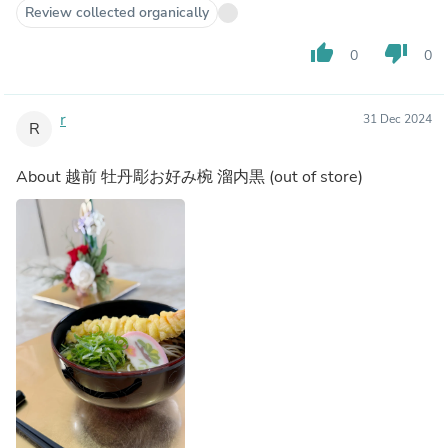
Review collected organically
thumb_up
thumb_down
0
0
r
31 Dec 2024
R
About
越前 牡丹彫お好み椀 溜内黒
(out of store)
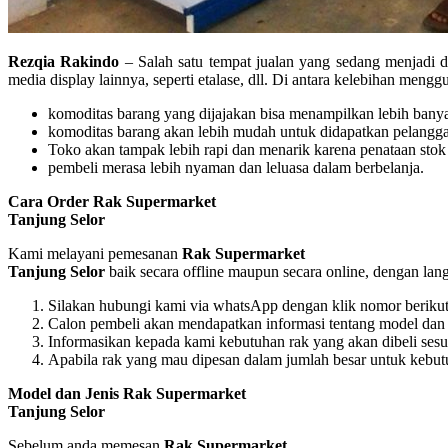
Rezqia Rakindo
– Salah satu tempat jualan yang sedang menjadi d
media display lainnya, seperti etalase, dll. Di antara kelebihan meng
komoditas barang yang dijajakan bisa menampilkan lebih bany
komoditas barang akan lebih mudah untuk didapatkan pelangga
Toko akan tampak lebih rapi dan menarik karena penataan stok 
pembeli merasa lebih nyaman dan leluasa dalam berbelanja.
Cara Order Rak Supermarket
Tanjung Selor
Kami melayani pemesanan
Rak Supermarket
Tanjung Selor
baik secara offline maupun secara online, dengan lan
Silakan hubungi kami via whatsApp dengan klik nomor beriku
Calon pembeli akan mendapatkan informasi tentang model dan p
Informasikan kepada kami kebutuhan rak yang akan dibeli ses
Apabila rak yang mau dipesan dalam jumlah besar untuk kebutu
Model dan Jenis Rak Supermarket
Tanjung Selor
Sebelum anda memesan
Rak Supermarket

*Instructions to follow*: Give the records again exactly as they stand, so that only the pictures are missing.

*Response box*:
Review collected organically
thumb_up
thumb_down
0
0
r
31 Dec 2024
R
About
越前 牡丹彫お好み椀 溜内黒
(out of store)
Rezqia Rakindo
– Salah satu tempat jualan yang sedang menjadi d
media display lainnya, seperti etalase, dll. Di antara kelebihan meng
komoditas barang yang dijajakan bisa menampilkan lebih bany
komoditas barang akan lebih mudah untuk didapatkan pelangga
Toko akan tampak lebih rapi dan menarik karena penataan stok 
pembeli merasa lebih nyaman dan leluasa dalam berbelanja.
Cara Order Rak Supermarket
Tanjung Selor
Kami melayani pemesanan
Rak Supermarket
Tanjung Selor
baik secara offline maupun secara online, dengan lan
Silakan hubungi kami via whatsApp dengan klik nomor beriku
Calon pembeli akan mendapatkan informasi tentang model dan p
Informasikan kepada kami kebutuhan rak yang akan dibeli ses
Apabila rak yang mau dipesan dalam jumlah besar untuk kebutu
Model dan Jenis Rak Supermarket
Tanjung Selor
Sebelum anda memesan
Rak Supermarket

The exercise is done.